_What is needed_:
Retype the following data exactly, but leave its pictures out.
+ + + +
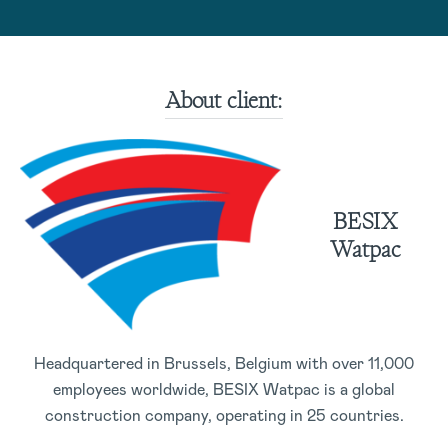
About client:
BESIX
Watpac
Headquartered in Brussels, Belgium with over 11,000
employees worldwide, BESIX Watpac is a global
construction company, operating in 25 countries.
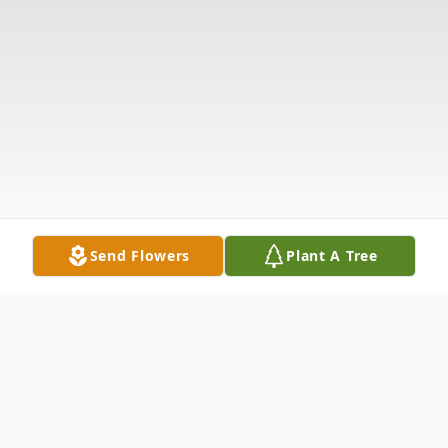
Send Flowers
Plant A Tree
+ + + +
_Written solution_:
About client:
BESIX
Watpac
Headquartered in Brussels, Belgium with over 11,000
employees worldwide, BESIX Watpac is a global
construction company, operating in 25 countries.
Send Flowers
Plant A Tree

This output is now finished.